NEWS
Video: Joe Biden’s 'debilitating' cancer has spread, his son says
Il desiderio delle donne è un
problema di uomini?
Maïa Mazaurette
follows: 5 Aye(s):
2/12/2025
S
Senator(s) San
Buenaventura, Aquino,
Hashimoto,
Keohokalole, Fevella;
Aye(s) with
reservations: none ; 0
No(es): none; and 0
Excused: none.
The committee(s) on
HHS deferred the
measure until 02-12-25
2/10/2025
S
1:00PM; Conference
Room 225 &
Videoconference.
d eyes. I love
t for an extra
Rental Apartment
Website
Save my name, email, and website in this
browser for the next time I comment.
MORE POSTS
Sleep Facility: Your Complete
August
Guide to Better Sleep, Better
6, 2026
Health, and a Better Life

# # #

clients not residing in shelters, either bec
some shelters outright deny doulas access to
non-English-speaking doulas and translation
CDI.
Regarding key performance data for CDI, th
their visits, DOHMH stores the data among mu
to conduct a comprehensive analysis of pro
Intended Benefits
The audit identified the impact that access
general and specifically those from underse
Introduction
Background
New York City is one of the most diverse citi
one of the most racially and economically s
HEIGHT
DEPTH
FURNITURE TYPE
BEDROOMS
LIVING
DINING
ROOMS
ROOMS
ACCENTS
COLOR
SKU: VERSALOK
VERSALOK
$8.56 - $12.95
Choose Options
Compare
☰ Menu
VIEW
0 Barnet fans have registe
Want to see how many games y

# # #

- **Directions for this task**: Copy back the listing above exactly, but only from the line with "Maïa Mazaurette" through the line with "Health, and a Better Life", both ends included.

- **Answer to this problem**:
Maïa Mazaurette
follows: 5 Aye(s):
2/12/2025
S
Senator(s) San
Buenaventura, Aquino,
Hashimoto,
Keohokalole, Fevella;
Aye(s) with
reservations: none ; 0
No(es): none; and 0
Excused: none.
The committee(s) on
HHS deferred the
measure until 02-12-25
2/10/2025
S
1:00PM; Conference
Room 225 &
Videoconference.
d eyes. I love
t for an extra
Rental Apartment
Website
Save my name, email, and website in this
browser for the next time I comment.
MORE POSTS
Sleep Facility: Your Complete
August
Guide to Better Sleep, Better
6, 2026
Health, and a Better Life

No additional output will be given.